HOW TO COMPLETE THIS TASK:
For this exercise, copy exactly the lines below from the one with "Investment Crite" through the one with "Michael K. Lavers" and leave out the pictures.

::::

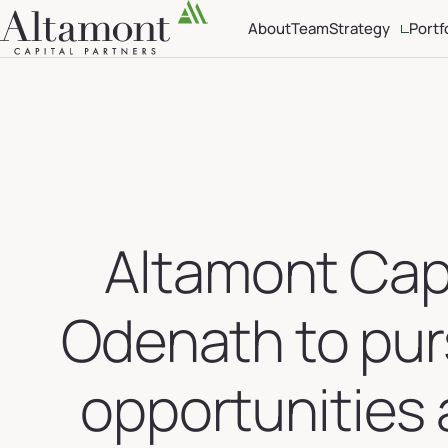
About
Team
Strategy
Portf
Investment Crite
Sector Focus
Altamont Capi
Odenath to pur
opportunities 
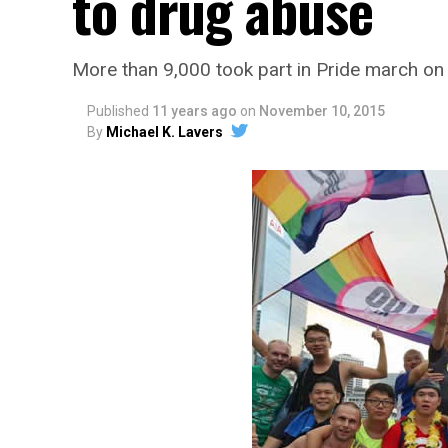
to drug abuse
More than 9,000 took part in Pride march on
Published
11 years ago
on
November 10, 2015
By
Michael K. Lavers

::::

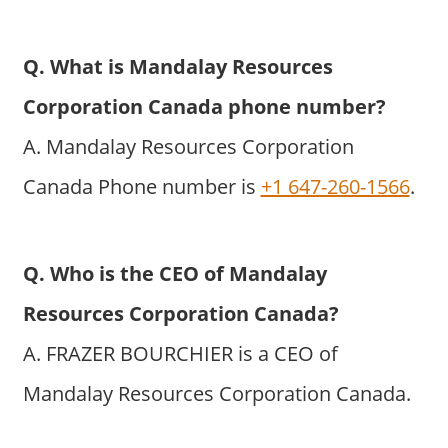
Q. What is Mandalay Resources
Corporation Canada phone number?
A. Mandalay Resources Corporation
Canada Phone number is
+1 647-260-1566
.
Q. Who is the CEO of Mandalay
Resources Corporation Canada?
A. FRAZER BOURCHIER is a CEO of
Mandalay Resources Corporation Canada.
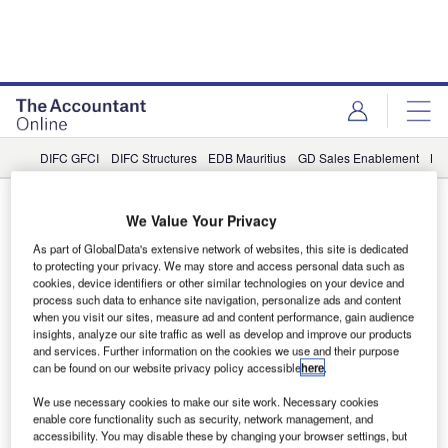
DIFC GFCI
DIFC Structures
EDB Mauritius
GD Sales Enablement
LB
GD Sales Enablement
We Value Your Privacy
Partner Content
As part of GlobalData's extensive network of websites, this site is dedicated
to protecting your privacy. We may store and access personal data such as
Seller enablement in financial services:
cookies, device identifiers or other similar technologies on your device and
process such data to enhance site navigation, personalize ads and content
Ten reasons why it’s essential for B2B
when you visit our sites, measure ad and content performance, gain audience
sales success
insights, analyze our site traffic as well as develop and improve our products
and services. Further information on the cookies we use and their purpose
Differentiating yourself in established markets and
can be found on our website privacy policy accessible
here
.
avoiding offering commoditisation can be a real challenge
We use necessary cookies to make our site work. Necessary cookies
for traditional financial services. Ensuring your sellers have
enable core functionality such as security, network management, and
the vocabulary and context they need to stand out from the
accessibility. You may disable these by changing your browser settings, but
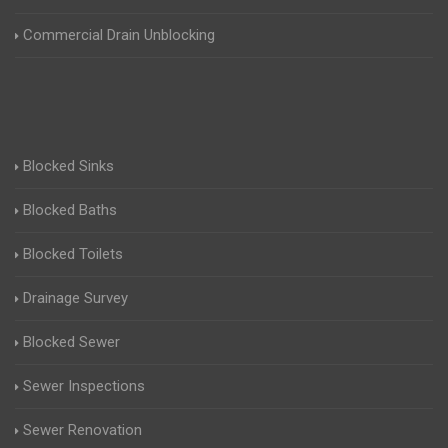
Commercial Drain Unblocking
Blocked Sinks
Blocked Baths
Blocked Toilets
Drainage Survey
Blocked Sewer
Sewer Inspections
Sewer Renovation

::::

EXPECTED ANSWER:
Investment Crite
Sector Focus
Altamont Capi
Odenath to pur
opportunities 
to drug abuse
More than 9,000 took part in Pride march on
Published
11 years ago
on
November 10, 2015
By
Michael K. Lavers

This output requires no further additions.